Schließlich vergleiche ich dieses Stehen vor Gott beim Chorgebet mit einem Wächterdienst. Mit dem Chorgebet, diesem zweckfreien, aber sinnvollen Handeln, halte ich Wache zusammen mit meinen Mitbrüdern in der Klosterkirche. Wir halten Wache und erinnern mit unserem Gebet daran: Pass auf, da ist noch etwas anderes, was über diese Welt hinausweist. Ja, es gibt noch mehr als alles Hier und Jetzt. Oder noch etwas anders formuliert: Im gemeinsamen Gebet halten wir die Frage nach Gott wach – und zwar ganz unaufdringlich.

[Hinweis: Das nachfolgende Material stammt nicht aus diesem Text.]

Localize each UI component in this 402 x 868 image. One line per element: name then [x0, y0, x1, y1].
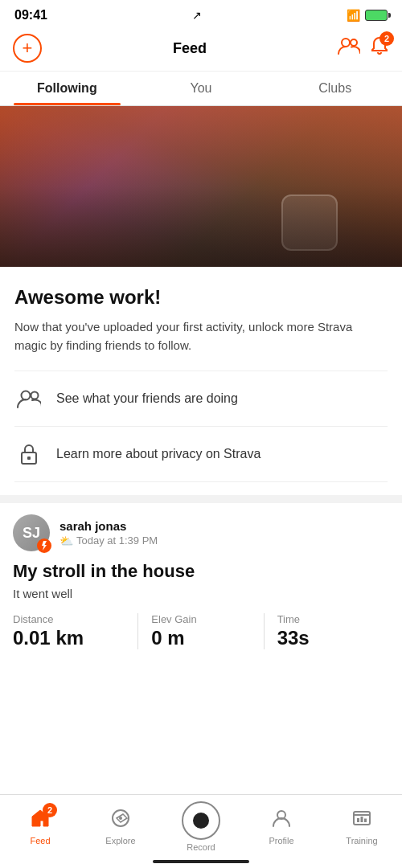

In diesem Wächterdienst sehe ich mich dann auch verbunden mit den vielen anderen Betern auf der Welt, sogar mit den Betern anderer Religionen. Was sie tun, was wir tun ist ganz einfach: An Gott erinnern!

Ich jedenfalls freue mich, wenn sich wieder einmal Besucher in unsere Klosterkirche setzen und einfach beim Chorgebet zuhören. Vielleicht spüren sie ja etwas davon, dass hier zweckfrei und sinnvoll auch für sie gebetet wird.